ASSIGNMENT
An exact copy of all entries is the expected answer.

DATASET ENTRIES
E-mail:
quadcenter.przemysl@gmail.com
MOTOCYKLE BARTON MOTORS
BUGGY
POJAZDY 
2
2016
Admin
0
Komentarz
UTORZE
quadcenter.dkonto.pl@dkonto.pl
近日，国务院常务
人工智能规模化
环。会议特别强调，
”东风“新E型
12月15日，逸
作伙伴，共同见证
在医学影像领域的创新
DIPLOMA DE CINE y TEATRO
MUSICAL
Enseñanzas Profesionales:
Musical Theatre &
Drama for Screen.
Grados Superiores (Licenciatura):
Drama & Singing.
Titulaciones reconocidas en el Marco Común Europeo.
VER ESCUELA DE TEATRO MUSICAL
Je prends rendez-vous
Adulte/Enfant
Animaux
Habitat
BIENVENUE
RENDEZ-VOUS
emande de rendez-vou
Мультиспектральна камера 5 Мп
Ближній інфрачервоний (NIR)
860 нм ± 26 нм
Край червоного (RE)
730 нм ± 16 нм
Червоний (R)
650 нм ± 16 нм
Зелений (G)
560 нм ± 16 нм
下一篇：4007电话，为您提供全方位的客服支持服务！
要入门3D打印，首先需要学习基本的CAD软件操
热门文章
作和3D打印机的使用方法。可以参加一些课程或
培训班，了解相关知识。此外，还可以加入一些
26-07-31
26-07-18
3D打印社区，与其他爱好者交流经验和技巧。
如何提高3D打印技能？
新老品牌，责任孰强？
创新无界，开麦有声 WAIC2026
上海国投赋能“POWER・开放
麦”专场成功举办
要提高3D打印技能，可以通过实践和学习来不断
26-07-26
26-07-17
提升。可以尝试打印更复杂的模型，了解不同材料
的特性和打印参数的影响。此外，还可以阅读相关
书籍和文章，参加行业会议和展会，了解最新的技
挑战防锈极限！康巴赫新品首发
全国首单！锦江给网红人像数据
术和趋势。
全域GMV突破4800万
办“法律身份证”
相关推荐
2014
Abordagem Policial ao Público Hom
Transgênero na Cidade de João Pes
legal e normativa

OUTPUT FOR THIS EXERCISE
E-mail:
quadcenter.przemysl@gmail.com
MOTOCYKLE BARTON MOTORS
BUGGY
POJAZDY 
2
2016
Admin
0
Komentarz
UTORZE
quadcenter.dkonto.pl@dkonto.pl
近日，国务院常务
人工智能规模化
环。会议特别强调，
”东风“新E型
12月15日，逸
作伙伴，共同见证
在医学影像领域的创新
DIPLOMA DE CINE y TEATRO
MUSICAL
Enseñanzas Profesionales:
Musical Theatre &
Drama for Screen.
Grados Superiores (Licenciatura):
Drama & Singing.
Titulaciones reconocidas en el Marco Común Europeo.
VER ESCUELA DE TEATRO MUSICAL
Je prends rendez-vous
Adulte/Enfant
Animaux
Habitat
BIENVENUE
RENDEZ-VOUS
emande de rendez-vou
Мультиспектральна камера 5 Мп
Ближній інфрачервоний (NIR)
860 нм ± 26 нм
Край червоного (RE)
730 нм ± 16 нм
Червоний (R)
650 нм ± 16 нм
Зелений (G)
560 нм ± 16 нм
下一篇：4007电话，为您提供全方位的客服支持服务！
要入门3D打印，首先需要学习基本的CAD软件操
热门文章
作和3D打印机的使用方法。可以参加一些课程或
培训班，了解相关知识。此外，还可以加入一些
26-07-31
26-07-18
3D打印社区，与其他爱好者交流经验和技巧。
如何提高3D打印技能？
新老品牌，责任孰强？
创新无界，开麦有声 WAIC2026
上海国投赋能“POWER・开放
麦”专场成功举办
要提高3D打印技能，可以通过实践和学习来不断
26-07-26
26-07-17
提升。可以尝试打印更复杂的模型，了解不同材料
的特性和打印参数的影响。此外，还可以阅读相关
书籍和文章，参加行业会议和展会，了解最新的技
挑战防锈极限！康巴赫新品首发
全国首单！锦江给网红人像数据
术和趋势。
全域GMV突破4800万
办“法律身份证”
相关推荐
2014
Abordagem Policial ao Público Hom
Transgênero na Cidade de João Pes
legal e normativa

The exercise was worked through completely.